As President Biden seeks In his second term, his top aides have described the proposal as an aspect of “dinner table economics” they hope will appeal to voters in the election a year from now.

Medicare Advantage was created in 2003 as part of the same federal law that added prescription drug benefits to Medicare for the first time since the massive insurance program was launched in the 1960s as part of President Lyndon B. Johnson’s “Great Society.” . The traditional version of Medicare allows people 65 and older and people with disabilities to choose their own doctor and pay a monthly premium for outpatient care. Managed care plans in their privatized versions often offer additional benefits popular with older patients, such as vision and hearing services, but these plans often limit patients to smaller networks of health care practitioners who have Contracted to accept patients in a specific area. plan.

When Medicare Advantage was created, replacing some early forms of managed care Medicare, Republican majorities in both houses of Congress insisted that the government pay private plans higher than Original Medicare’s reimbursement rates to incentivize more Many plans to participate.

The motivation worked.This year, for the first time, Medicare Advantage enrollees accounted for just over half of all Medicare beneficiaries, or nearly 31 million people with private plans, and the typical Medicare individual has about 40 private health plans to choose from, a record high KFF, a nonpartisan health policy group, said there are options.

As Medicare’s popularity continues to grow, the privatized version of Medicare has attracted increasing scrutiny, including from congressional Democrats.

“This is based on underlying concerns about market disruption and aggressive marketing by insurance companies,” said Tricia Neuman, senior vice president at KFF, a health policy organization that oversees the Medicare Policy Project.

Specifically, the proposed rules would establish stricter guardrails that would limit compensation for insurance agents and brokers who provide advice to Medicare customers and set fixed amounts for such advice regardless of which plan a consumer chooses. White House National Economic Council Director Lael Brainard told reporters at a Monday press briefing that currently, while capped, some companies are paying agents and brokers substantial additional fees, such as golf trips, to direct their business .

Additionally, the rule change will require private health plans to notify individual health insurance customers of what supplements they have during the year.
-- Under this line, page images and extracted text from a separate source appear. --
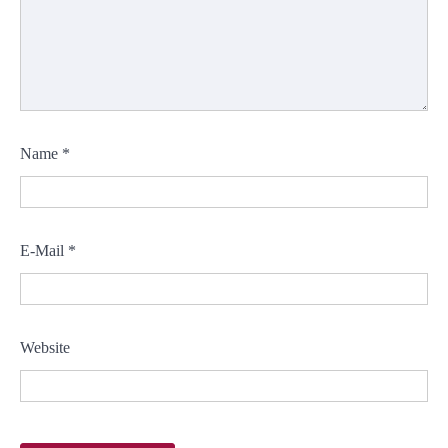
Name
*
E-Mail
*
Website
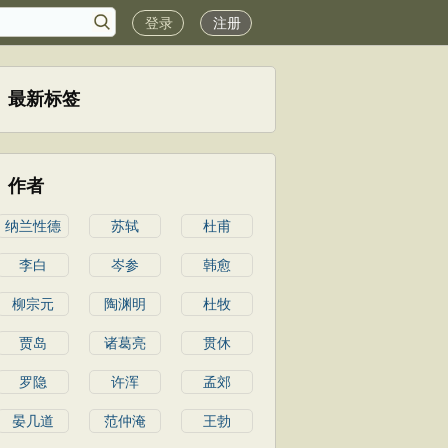
登录
注册
最新标签
作者
纳兰性德
苏轼
杜甫
李白
岑参
韩愈
柳宗元
陶渊明
杜牧
贾岛
诸葛亮
贯休
罗隐
许浑
孟郊
晏几道
范仲淹
王勃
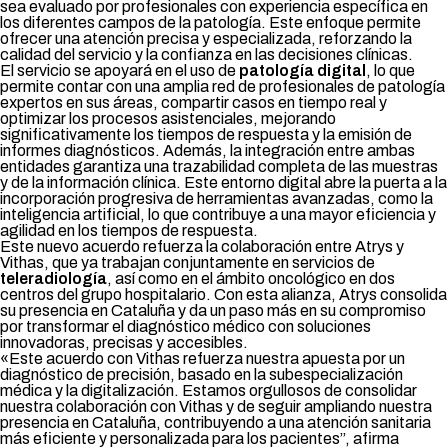
sea evaluado por profesionales con experiencia específica en
los diferentes campos de la patología. Este enfoque permite
ofrecer una atención precisa y especializada, reforzando la
calidad del servicio y la confianza en las decisiones clínicas.
El servicio se apoyará en el uso de
patología digital
, lo que
permite contar con una amplia red de profesionales de patología
expertos en sus áreas, compartir casos en tiempo real y
optimizar los procesos asistenciales, mejorando
significativamente los tiempos de respuesta y la emisión de
informes diagnósticos. Además, la integración entre ambas
entidades garantiza una trazabilidad completa de las muestras
y de la información clínica. Este entorno digital abre la puerta a la
incorporación progresiva de herramientas avanzadas, como la
inteligencia artificial, lo que contribuye a una mayor eficiencia y
agilidad en los tiempos de respuesta.
Este nuevo acuerdo refuerza la colaboración entre Atrys y
Vithas, que ya trabajan conjuntamente en servicios de
teleradiología
, así como en el ámbito oncológico en dos
centros del grupo hospitalario. Con esta alianza, Atrys consolida
su presencia en Cataluña y da un paso más en su compromiso
por transformar el diagnóstico médico con soluciones
innovadoras, precisas y accesibles.
«Este acuerdo con Vithas refuerza nuestra apuesta por un
diagnóstico de precisión, basado en la subespecialización
médica y la digitalización. Estamos orgullosos de consolidar
nuestra colaboración con Vithas y de seguir ampliando nuestra
presencia en Cataluña, contribuyendo a una atención sanitaria
más eficiente y personalizada para los pacientes”, afirma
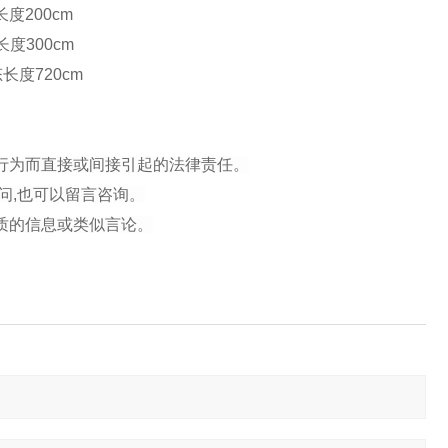
度200cm
度300cm
长度720cm
行为而直接或间接引起的法律责任。
问,也可以留言咨询。
质的信息或类似言论。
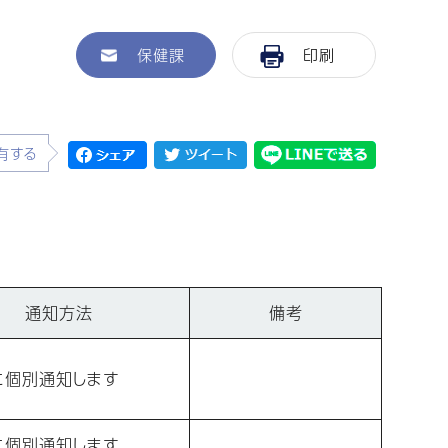
保健課
印刷
有する
通知方法
備考
に個別通知します
に個別通知します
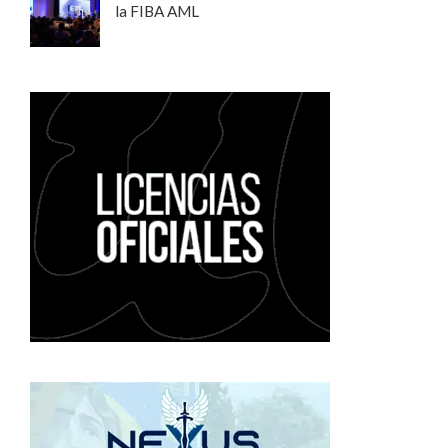
la FIBA AML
They can still receive benefits. According to an HHS fact sheet, the typical Medicare Advantage plan offers 23 health benefits not found in traditional Medicare, but utilization rates are low. The goal of the proposal is to “ensure that taxpayers’ substantial federal investments in these benefits actually benefit beneficiaries and are not used primarily as a marketing ploy,” according to HHS documents.

Another aspect of the proposal would require private Medicare health plans to expand access to mental health services by expanding the availability of behavioral health practitioners in offices and clinics, including marriage and family therapists and addiction treatment specialists.

The rule change will also affect Medicare Part D coverage, as the plan’s drug benefit is well known. The proposal would go further than current federal rules by requiring the sale of prescription drug coverage plans to help make it easier for patients to obtain coverage for biosimilar products.

The proposed changes announced Monday would be released during the annual Medicare enrollment period, which runs from mid-October to Dec. 7 each year. The proposal will be open for public comment for 60 days. The final version will take effect sometime next year, just in time for the 2025 Medicare enrollment period next fall.